Task requirements: Return each line of the entries that holds the string "Pameran".

::: Supplied data

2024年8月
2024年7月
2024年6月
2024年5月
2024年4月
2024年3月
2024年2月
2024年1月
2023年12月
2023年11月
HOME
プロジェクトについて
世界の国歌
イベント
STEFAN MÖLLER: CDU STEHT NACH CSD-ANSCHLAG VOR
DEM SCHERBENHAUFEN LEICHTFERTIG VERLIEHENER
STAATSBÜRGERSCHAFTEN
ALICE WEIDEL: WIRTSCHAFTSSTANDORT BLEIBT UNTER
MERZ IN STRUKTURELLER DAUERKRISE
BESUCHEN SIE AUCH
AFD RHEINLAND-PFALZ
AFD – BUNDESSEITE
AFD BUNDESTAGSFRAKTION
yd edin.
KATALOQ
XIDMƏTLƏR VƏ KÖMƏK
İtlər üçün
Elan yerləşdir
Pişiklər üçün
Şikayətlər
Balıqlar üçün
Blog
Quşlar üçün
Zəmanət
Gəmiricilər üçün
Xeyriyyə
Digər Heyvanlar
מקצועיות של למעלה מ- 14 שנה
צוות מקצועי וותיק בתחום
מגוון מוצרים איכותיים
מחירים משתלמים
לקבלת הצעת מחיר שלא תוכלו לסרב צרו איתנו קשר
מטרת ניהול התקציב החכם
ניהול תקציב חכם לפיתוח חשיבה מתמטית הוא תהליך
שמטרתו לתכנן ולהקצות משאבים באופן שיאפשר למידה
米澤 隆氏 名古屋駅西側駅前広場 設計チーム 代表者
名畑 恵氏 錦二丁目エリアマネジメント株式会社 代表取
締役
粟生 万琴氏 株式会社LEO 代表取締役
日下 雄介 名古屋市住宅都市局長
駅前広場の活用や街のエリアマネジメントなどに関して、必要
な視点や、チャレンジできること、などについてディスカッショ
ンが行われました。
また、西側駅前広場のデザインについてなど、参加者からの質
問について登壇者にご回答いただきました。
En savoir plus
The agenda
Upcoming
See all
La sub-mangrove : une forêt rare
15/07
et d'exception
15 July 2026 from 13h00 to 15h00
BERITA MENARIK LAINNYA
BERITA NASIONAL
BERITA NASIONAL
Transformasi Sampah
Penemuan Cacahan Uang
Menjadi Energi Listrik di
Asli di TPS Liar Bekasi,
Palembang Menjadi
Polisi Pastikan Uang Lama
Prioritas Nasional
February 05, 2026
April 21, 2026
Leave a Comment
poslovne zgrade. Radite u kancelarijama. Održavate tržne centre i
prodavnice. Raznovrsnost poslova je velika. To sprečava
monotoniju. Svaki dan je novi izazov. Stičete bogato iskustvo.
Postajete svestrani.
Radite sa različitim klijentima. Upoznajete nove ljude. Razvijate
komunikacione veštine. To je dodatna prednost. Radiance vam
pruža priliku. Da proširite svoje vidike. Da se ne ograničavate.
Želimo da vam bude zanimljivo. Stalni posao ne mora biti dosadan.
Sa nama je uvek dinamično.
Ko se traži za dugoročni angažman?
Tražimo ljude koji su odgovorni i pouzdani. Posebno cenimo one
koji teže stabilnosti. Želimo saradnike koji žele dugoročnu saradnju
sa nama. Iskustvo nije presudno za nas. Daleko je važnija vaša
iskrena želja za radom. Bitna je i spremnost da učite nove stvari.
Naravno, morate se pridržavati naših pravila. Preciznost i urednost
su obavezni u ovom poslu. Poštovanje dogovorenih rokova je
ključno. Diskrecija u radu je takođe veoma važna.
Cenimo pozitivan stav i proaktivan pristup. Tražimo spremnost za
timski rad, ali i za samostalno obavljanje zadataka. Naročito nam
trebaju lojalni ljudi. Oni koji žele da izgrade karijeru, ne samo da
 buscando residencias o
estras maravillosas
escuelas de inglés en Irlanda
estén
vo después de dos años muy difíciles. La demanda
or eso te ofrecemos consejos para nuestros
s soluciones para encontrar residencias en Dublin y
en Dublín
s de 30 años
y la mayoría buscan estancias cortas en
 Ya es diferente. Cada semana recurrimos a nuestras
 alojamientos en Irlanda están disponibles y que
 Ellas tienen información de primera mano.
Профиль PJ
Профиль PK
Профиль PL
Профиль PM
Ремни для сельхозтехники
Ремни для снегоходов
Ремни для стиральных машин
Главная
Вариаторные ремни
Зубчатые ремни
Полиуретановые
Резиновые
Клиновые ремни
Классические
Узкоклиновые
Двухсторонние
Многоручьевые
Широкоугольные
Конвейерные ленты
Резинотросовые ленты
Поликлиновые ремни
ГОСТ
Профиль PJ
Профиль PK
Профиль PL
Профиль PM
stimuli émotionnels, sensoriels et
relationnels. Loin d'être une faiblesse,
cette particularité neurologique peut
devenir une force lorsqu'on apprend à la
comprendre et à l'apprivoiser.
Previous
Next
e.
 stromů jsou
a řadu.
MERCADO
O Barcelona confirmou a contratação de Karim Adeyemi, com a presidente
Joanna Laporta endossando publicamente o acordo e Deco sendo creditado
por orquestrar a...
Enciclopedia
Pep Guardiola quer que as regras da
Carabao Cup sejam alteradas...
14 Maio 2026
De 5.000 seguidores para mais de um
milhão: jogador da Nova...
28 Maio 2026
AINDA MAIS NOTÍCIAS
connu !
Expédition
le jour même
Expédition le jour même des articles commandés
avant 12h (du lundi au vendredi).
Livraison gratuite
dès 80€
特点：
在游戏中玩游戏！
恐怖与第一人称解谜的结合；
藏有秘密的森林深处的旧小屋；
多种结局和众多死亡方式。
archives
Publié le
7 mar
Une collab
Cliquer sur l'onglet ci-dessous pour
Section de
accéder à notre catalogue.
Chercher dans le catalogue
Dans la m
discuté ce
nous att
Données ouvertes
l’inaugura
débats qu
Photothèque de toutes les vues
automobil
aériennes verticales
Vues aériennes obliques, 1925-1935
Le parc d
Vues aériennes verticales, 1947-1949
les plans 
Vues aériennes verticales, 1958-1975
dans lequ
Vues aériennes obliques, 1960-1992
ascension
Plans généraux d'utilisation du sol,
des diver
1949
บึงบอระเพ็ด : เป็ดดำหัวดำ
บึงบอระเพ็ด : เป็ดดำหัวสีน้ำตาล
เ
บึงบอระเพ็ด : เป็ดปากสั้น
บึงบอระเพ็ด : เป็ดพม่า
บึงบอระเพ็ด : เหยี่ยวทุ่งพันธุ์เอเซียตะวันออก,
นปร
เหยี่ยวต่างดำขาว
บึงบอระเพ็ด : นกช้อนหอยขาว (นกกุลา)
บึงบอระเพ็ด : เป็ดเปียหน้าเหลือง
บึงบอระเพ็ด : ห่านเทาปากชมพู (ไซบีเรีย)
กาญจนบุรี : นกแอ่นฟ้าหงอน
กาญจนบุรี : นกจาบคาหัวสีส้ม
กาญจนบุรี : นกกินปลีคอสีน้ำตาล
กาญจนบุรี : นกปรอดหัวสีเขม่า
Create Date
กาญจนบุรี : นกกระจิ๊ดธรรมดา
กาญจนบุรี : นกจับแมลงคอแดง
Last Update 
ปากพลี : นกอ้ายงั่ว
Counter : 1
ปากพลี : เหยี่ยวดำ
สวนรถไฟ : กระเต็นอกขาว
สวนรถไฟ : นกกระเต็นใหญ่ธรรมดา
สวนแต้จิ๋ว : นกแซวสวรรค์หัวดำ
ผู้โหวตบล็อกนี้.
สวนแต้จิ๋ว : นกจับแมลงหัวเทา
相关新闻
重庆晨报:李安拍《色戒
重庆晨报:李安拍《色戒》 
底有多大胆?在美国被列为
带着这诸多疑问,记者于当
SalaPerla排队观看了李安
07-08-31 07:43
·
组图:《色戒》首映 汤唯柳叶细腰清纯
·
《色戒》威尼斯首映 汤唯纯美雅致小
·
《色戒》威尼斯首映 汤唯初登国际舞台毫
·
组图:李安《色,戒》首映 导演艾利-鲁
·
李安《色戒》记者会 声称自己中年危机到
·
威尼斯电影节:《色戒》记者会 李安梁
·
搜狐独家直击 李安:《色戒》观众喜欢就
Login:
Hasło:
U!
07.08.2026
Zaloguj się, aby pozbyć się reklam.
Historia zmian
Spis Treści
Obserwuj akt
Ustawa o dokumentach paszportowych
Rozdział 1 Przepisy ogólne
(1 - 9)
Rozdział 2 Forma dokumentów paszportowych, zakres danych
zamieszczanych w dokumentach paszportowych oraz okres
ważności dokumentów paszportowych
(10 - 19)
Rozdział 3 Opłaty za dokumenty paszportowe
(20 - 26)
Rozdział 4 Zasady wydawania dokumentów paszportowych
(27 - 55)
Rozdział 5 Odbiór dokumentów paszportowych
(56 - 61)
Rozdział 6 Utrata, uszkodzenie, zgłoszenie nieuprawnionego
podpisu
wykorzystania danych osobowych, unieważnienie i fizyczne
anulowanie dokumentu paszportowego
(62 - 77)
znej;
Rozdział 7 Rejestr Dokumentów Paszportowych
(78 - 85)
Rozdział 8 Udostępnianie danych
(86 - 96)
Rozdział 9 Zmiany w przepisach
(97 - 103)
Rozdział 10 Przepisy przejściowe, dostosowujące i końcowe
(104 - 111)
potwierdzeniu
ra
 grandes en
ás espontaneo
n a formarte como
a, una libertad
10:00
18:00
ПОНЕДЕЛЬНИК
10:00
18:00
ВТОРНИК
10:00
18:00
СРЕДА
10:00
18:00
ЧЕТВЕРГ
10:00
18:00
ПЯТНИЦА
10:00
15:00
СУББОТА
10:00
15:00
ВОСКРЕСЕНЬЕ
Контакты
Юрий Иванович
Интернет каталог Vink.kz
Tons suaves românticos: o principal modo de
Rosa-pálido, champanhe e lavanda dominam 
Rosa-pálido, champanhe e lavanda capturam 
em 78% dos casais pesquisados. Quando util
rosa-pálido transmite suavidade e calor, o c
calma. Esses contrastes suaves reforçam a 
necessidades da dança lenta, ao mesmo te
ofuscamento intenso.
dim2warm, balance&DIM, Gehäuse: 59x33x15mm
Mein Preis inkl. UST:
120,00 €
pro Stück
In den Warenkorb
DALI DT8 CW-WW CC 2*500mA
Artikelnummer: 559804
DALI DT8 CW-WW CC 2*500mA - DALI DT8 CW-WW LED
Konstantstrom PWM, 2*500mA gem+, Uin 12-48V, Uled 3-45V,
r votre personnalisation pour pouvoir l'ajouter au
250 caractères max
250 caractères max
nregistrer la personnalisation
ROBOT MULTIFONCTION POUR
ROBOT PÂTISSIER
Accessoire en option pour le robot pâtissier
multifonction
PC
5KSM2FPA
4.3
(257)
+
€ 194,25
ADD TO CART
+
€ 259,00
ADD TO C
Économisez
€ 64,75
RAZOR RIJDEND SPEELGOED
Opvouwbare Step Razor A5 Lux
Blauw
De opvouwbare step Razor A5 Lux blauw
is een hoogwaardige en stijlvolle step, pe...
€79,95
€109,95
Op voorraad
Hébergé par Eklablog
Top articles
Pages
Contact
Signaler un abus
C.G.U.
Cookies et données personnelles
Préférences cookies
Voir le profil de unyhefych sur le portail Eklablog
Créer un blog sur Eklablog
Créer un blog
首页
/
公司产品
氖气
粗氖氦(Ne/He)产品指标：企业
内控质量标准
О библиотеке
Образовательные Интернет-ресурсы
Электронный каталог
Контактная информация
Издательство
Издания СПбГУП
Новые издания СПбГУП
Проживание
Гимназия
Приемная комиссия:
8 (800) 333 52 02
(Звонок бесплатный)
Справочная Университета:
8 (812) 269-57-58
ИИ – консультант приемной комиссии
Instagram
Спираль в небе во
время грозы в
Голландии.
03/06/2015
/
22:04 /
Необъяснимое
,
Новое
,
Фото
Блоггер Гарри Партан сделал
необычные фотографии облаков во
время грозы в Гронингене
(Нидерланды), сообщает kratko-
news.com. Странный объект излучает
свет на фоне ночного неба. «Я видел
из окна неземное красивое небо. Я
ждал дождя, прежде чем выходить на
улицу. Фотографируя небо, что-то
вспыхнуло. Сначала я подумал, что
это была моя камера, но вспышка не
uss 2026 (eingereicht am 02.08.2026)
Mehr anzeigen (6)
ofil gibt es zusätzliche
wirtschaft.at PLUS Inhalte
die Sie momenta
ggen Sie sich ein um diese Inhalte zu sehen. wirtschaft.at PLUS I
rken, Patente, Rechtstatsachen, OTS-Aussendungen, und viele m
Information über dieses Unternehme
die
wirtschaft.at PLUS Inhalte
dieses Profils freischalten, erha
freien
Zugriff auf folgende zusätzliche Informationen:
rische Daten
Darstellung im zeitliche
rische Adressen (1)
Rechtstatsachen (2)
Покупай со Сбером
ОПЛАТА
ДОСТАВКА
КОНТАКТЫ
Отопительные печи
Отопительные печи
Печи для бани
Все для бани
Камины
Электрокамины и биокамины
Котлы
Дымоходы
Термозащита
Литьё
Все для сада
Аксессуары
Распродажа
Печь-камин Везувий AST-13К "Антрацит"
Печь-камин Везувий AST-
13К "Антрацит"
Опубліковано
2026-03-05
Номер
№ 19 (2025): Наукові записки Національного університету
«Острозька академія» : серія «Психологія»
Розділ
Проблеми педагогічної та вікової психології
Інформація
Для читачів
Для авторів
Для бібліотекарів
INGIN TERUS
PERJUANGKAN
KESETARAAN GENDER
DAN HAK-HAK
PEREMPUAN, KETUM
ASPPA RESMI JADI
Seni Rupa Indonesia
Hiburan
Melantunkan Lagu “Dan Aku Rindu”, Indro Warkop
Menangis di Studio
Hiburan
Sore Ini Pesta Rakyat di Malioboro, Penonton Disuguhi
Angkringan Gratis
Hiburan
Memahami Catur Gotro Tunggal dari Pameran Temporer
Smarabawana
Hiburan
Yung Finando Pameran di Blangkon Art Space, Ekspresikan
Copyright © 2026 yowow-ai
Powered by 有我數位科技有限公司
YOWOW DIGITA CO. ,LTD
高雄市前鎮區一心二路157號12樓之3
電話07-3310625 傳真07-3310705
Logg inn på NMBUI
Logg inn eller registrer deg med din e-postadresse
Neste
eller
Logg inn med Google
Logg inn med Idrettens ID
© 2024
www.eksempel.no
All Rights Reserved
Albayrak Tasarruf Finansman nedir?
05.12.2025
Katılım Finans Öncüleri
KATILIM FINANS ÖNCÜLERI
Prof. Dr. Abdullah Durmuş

::::::

Result below:
Memahami Catur Gotro Tunggal dari Pameran Temporer
Yung Finando Pameran di Blangkon Art Space, Ekspresikan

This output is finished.